Lee is able to live a very normal life in suburban New Jersey, but can create such incredible art within his mind to share with us. Working in Bergen County, NJ for 2 years (2001-3) I was really overwhelmed by the lack of culture, the chain stores, the strip malls, and the homogeneity of the landscape. One does have to admit that Princeton, though, is not typical NJ.
“…I mean, if you had said to me at home, ‘Are you a happy kid?’ I would have said yes, but going to that camp was like discovering another gear you didn’t know you had. And I think that’s also the first time where I could kind of see myself. The funny thing about growing up in a town where you’re one of a few Asian kids or minorities is you don’t really see yourself. Everyone else sees you, and you get a kind of vibe, but you never actually see yourself.”

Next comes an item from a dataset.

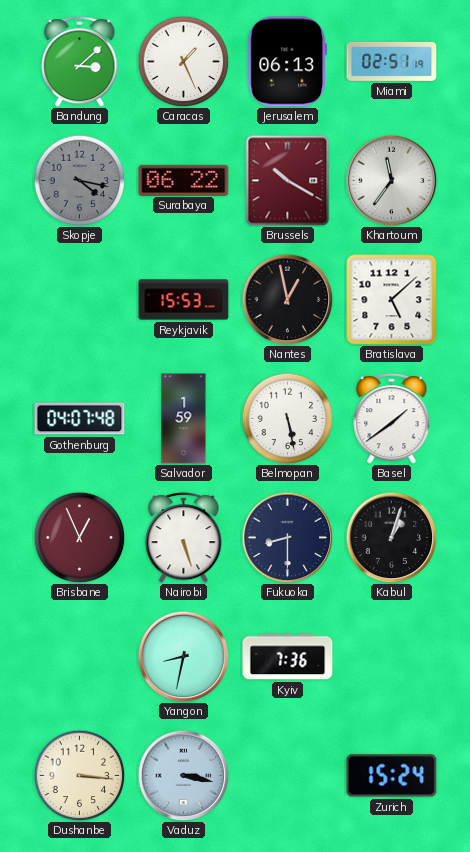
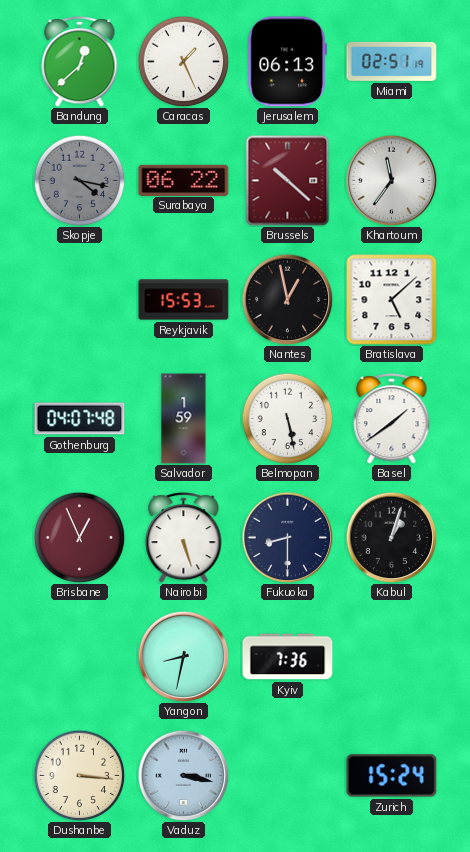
Bandung: 3:08 -> 12:38
Brussels: 10:20 -> 10:22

That part resonated with me, even though I grew up in NYC, surrounded by other Asians in general, but not too many other Asians specifically (i.e. within my educational experience.) I also attended, for one summer, a Japanese-American summer camp in the Catskills, Camp Furusato, something akin to what Lee was speaking about. Camp Furusato was a great experience for me, and I have foggy but fond memories of the place.
Because I never went to Saturday Japanese school in America, and because my parents are Japanese nationals, I never really understood what it meant to be “Japanese-American.” I knew what it meant to be a New Yorker, and I knew what it meant to be Japanese (when I travelled back to Japan on vacation to visit family.) But the Japenese-American experience eluded me. I had a brief taste of it one summer at that camp, but I really didn’t get it until I moved to Los Angeles in 1996, for my first job out of college. That’s when I understood what it meant to be Japanese-American.
While I can certainly be classified as Japanese-American, I feel a lot more comfortable with the classification of Japanese AND American. It seems like a small distinction, but to someone who did not grow up with any kind of Japanese-American culture, it is a crucial difference.